Honestly, I think they’ll go south of the border, if they have to.  It’s cheaper and it’s closer. To go to San Antonio is so much more of a hassle and costs a lot more.
The woman had recently traveled to San Antonio for an abortion, leaving at 3 am and arriving at the clinic at 8 am.  She had to wait the entire day to be seen even though she had an appointment.  Fernandez explains the delay:
The San Antonio clinic, it turned out, was packed with patients from the Rio Grande Valley area.  

Tuesday, March 4, 2014

Literary Ruralism (Part VII): Toni Morrison's Paradise

I began reading Paradise (1998) last week, and the very first line grabbed my attention as a vivid expression of the legal relevance of rural spatiality.  That opening paragraph establishes the setting in rural Oklahoma, outside the fictional town of Ruby.  It also establishes the significance of that setting to the crime being described:  the perpetrators act under cover of rurality, without fear of discovery.
They shoot the white girl first. With the rest they can take their time. No need to hurry out here. They are seventeen miles from a town which has ninety miles between it and any other. Hiding places will be plentiful in the Convent, but there is time and the day has just begun. (p. 3)
Ten pages later we get a description of another crime, along with another depiction of how rural spatiality conceals:
More men came out, and more.  Their guns are not pointing at anything, just held slackly against their thighs.  Twenty men; now twenty-five.  Circling the circling cars.  Ninety miles from the nearest O for operator and ninety from the nearest badge.  If the day had been dry, the dust spuming behind the tires would have discolored them all.  As it was, just a little gravel kicked up in the tread they left behind.  (p. 13)
I have theorized this relationship between space and rural spatiality here.

Sunday, March 2, 2014

Another ag gag law, this one in Idaho

Here is an excerpt from NPR's report by Bill Chappell:
Idaho's Gov.

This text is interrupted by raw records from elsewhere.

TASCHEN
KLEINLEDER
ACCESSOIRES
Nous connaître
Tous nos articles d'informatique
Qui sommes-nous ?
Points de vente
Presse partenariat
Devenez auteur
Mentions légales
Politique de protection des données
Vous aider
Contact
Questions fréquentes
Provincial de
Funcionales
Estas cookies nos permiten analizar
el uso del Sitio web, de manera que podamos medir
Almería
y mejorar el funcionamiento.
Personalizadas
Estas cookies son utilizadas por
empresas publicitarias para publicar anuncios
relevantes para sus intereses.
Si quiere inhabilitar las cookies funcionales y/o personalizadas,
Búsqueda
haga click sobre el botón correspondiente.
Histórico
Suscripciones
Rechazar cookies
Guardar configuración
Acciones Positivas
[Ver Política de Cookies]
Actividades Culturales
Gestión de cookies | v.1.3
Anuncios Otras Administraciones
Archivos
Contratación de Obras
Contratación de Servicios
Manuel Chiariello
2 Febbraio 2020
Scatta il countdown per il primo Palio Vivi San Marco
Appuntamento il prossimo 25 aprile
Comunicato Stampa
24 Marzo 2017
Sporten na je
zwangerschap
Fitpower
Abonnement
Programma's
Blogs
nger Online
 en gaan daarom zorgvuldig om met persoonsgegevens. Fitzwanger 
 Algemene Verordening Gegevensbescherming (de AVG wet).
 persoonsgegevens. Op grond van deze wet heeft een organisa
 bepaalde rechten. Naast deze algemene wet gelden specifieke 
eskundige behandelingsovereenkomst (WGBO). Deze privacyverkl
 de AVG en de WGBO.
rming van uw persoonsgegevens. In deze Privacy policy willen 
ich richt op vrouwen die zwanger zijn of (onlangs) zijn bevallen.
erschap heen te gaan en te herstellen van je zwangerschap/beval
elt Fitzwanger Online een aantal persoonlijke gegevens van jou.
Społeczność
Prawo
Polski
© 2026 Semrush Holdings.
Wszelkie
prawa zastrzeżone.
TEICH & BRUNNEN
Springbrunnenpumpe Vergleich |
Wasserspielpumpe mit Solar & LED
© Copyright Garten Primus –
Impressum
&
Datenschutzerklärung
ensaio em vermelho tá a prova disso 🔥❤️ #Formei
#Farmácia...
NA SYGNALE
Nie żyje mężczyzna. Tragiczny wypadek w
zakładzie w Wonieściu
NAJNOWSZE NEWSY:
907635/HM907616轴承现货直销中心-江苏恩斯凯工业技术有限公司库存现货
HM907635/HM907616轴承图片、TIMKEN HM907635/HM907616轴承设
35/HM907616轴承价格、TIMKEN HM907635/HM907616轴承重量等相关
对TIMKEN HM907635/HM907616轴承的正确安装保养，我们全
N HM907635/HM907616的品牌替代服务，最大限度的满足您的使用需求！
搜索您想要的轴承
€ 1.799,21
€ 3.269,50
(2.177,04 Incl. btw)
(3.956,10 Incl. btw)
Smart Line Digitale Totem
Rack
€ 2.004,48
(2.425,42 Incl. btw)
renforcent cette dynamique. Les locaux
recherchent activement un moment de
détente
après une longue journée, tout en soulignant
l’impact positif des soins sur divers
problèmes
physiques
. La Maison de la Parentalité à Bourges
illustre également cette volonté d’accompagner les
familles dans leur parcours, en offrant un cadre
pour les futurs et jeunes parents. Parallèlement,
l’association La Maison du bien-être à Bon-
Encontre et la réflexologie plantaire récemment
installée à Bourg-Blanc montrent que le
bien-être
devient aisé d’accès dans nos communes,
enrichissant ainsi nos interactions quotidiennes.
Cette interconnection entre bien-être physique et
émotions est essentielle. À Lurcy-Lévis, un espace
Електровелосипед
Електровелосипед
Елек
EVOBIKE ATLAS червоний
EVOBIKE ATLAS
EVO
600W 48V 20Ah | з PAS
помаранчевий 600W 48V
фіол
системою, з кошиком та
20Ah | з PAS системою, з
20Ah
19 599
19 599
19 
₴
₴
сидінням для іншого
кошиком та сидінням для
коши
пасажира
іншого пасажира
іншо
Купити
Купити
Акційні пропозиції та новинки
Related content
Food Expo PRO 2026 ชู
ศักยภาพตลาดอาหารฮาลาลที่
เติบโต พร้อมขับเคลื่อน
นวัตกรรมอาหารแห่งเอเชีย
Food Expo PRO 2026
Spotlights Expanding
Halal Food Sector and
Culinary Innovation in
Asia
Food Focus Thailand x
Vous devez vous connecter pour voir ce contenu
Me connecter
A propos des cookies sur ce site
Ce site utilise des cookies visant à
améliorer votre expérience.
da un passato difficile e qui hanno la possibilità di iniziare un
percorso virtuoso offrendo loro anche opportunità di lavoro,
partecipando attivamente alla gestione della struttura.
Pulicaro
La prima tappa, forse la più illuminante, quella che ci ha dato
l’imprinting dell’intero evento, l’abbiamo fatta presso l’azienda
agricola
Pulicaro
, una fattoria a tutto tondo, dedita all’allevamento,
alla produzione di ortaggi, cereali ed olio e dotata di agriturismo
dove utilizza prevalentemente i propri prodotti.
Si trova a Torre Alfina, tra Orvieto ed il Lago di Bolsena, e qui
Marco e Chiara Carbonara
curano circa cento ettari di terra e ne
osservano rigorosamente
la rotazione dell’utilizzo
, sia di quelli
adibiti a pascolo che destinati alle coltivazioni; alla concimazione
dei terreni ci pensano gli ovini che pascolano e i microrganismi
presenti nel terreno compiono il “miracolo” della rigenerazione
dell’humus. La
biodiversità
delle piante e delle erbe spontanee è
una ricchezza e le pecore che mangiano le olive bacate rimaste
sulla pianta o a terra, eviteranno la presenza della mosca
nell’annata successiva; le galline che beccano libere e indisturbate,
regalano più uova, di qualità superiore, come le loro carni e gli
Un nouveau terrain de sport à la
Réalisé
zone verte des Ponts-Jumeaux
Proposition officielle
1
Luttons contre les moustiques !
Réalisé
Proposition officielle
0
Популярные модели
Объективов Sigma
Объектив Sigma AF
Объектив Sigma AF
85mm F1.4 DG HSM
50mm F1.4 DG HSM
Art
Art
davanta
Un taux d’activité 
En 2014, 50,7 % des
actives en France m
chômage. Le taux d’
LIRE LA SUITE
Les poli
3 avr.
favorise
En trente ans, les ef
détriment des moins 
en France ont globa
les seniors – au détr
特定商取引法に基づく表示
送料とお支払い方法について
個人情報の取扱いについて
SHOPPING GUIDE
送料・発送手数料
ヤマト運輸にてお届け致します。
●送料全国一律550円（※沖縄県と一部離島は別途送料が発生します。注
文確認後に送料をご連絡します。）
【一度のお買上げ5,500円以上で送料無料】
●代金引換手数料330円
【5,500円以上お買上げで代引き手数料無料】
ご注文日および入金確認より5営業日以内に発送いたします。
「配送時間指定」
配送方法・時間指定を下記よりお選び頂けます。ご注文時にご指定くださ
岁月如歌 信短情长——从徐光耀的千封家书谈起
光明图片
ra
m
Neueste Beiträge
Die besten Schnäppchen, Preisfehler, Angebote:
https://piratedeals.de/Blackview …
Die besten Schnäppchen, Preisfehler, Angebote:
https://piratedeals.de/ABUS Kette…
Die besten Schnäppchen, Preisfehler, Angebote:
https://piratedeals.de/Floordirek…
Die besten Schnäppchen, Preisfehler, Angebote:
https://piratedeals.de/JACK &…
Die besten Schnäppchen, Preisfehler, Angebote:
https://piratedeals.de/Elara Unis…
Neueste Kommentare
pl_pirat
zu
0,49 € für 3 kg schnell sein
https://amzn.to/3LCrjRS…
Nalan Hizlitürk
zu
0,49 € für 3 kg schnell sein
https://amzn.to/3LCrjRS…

C.L. "Butch" Otter has signed a bill that criminalizes the act of secretly filming animal abuse at agricultural facilities. The move comes days after the state's legislature approved the measure. 
"Otter, a rancher, said the measure promoted by the dairy industry 'is about agriculture producers being secure in their property and their livelihood,'" according to the AP
Under the law signed today, anyone caught making secret video recordings of agricultural operations could face a year in jail and a $5,000 fine. The legislation refers to "the crime of interference with agricultural production." 
Idaho is one of at least 10 states that have taken up so-called "ag gag" legislation after "videos revealing apparent cruel treatment of farm animals went viral" in recent years, as Kathleen Masterson reported for NPR in 2012.